Researchers often find more stereotypical gender roles in rural communities and these sometimes invite, feed, or compound woman abuse. It is also the case that rural women earn less in comparison with rural men than urban women in comparison with urban men. A rural woman’s diminished economic opportunities may limit her ability to survive independently of a violent man. Given the dearth of well-paid jobs in rural communities and the rise of the service sector over the last generation, economic opportunities for battered women who want to break free of the violence leave a lot to be desired.

These stereotypical gender roles sometimes influence rural police officers, especially those working for smaller, more poorly trained departments. These officers may be more likely than their urban peers to believe it is a man’s right to control his wife or partner’s behavior, at times condoning or turning a blind eye to violence. Ethnographic research from Kentucky supports this observation.

The illegal drug trade can also affect the policing of domestic violence cases. If police officers ignore this trade or worse still are somehow complicit in it, then it becomes more difficult for them to arrest domestic violence offenders who know of the officers’ involvement. Such compromises in policing have been reported by battered women in states such as Arizona, particularly in areas close to the Mexican border where the illegal drug trade is pervasive.

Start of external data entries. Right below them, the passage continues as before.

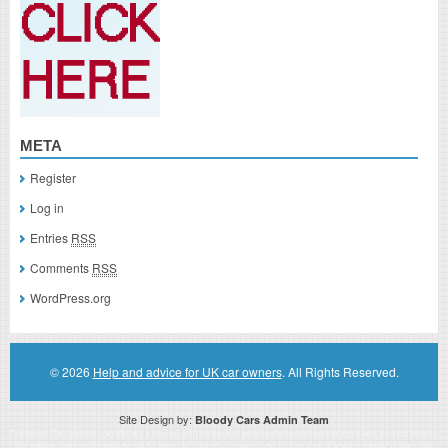
META
Register
Log in
Entries
RSS
Comments
RSS
WordPress.org
© 2026
Help and advice for UK car owners
. All Rights Reserved.
Site Design by:
Bloody Cars Admin Team
Disclaimer: This website is an officially authorized and remunerated associate for recommending high quality products found on
this website. Links on this website may be associate links which means if you click on a link of a recommended product, I/we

A similar phenomenon is found in acutely impoverished rural eastern Kentucky where occasionally batterers know of local officer acquiescence or connivance in drug manufacture and trafficking.

A “good ol’ boys” network is alive and well in parts of rural America and sometimes works against the interests of battered women. Many men have known each other for very long periods of time and if friendly with each other may be reluctant to enforce the law, jail the offender, or provide various supports for women attempting to escape violent relationships. We see these compromises more often with elected sheriffs and, perhaps to a lesser extent, with elected judges. Both groups may be less willing to enforce domestic violence laws if they depend upon an abuser’s family for votes at the next election.

With a much lower tax base, many rural communities suffer from a dearth of health and social services. Battered women may have considerable distances to travel to the nearest shelter. In rural communities where people know each well, some women report difficulties with keeping their personal information private. Word can get back to an abusive husband that his wife has shared her plight with a social worker or health worker, thus endangering her and making the construction of safety plans more challenging. With limited childcare facilities in rural communities, it is also more challenging for abused women become economically independent.

Undocumented farm working women, many of whom live and work in isolated rural communities face peculiar challenges in the event that they are battered. They often report feeling reluctant to call the police, perhaps because they fear deportation, or perhaps because they have a fear of the police from earlier experiences in the countries they came from. In some cases men who abuse migrant women claim that they are disciplining their wives rather than abusing them and that such behavior is a part of traditional cultural heritages.

Bibliography:

  1. Bachman, R. (1994). Violence against women: A national crime victimization survey report. Washington, DC: Bureau of Justice Statistics.
  2. Bachman, R., & Saltzman, L. (1995). Violence against women: Estimates from the redesigned survey. Washington, DC: Bureau of Justice Statistics.
  3. Websdale, N. (1998). Rural woman battering and the justice system: An ethnography. Thousand Oaks, CA: Sage.
  4. Websdale, N., & Johnson, B. (1997). The policing of domestic violence in rural and urban areas: The voices of battered women in Kentucky. Policing and Society, 6, 297–317.